Here, Dr. Fernandez employed the "elemental analysis" or "time study" methodology, which entails breaking an activity down into its essential parts and measuring how long employees spend on each element. 10/28/09 Report at 5-7. District courts routinely admit expert opinions based on elemental or time study methodology in FLSA cases. See, e.g., Lopez v. Tyson Foods, Inc., No. 8:06CV459, 2011 WL 1791549, at *5 (D. Neb. May 11, 2011) (permitting introduction of evidence based on elemental methodology "to prove: (1) the amount of time the activities at issue take in order to prove how much defendant owes plaintiffs if the time is deemed compensable, and/or (2) to help support defendant's de minimis defense"); Morales v. Greater Omaha Packing Co., Inc., Nos. 8:08CV88, 8:08CV161, 2011 WL 672457, at *2 (D. Neb. Feb. 15, 2011) (finding time study methodology is reliable); Chavez v. IBP, Inc., No. CV-01-5093-RHW, 2004 WL 5520002, at *1, *6 (E.D. Wash. Dec. 8, 2004) (finding that the "elemental analysis" was generally admissible and that "to the extent that errors exist in Dr. Mericle's report, these go to the weight the Court should give his report, rather than to admissibility."). Plaintiffs' assertion that Dr. Fernandez erred by omitting time measurements of certain activities--including opening and closing lockers, gathering protective equipment, and waiting to obtain protective equipment--from the "total time" goes to weight and credibility.
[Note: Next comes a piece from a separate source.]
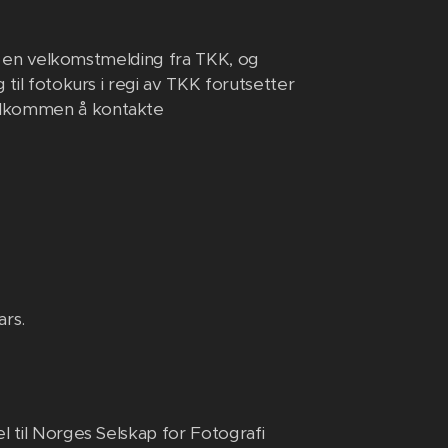
tta en velkomstmelding fra TKK, og
 til fotokurs i regi av TKK forutsetter
velkommen å kontakte
ars.
l til Norges Selskap for Fotografi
Third, Plaintiffs' challenge to Dr. Fernandez's testimony on the ground that he relied on assumptions provided by Defendant and Defendant's counsel lacks merit. Under Fed. R. Evid. 703, "experts may rely on facts from firsthand knowledge or observation, information learned at the hearing or trial, and facts learned out of court." Stecyk v. Bell Helicopter Textron, Inc., 295 F.3d 408, 414 (3d Cir. 2002) (expert may rely on facts of the "type 'reasonably relied upon' by experts in the particular field in forming opinions or inferences upon a subject," whether or not such facts are independently admissible).
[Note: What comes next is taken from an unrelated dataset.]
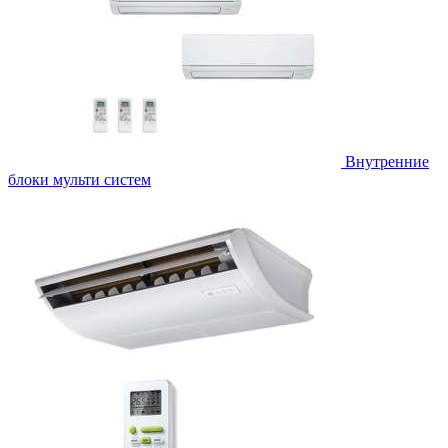
Внутренние
блоки мульти систем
Expert witnesses may accept reasonable assumptions suggested by the party. "Rule 702 does not require that experts have personal experience with the object of the litigation in which they testify, nor does it require that experts eschew reliance on a [party]'s account of factual events that the experts themselves did not observe." Tormenia v. First Investors Realty Co., Inc., 251 F.3d 128, 135 (3d Cir. 2000). Dr. Fernandez's reliance on assumptions provided by Defendant does not affect the admissibility of his expert opinion.

IV. Conclusion

For the above reasons, the Court finds that Dr. Fernandez's opinions are both relevant and reliable, and meet the admissibility requirements under Daubert, Kumho Tire, and the Federal Rules of Evidence. The Court denies Plaintiffs' Motion to Limit Jeffrey E. Fernandez, Ph.D.'s Testimony at Trial. An appropriate Order follows.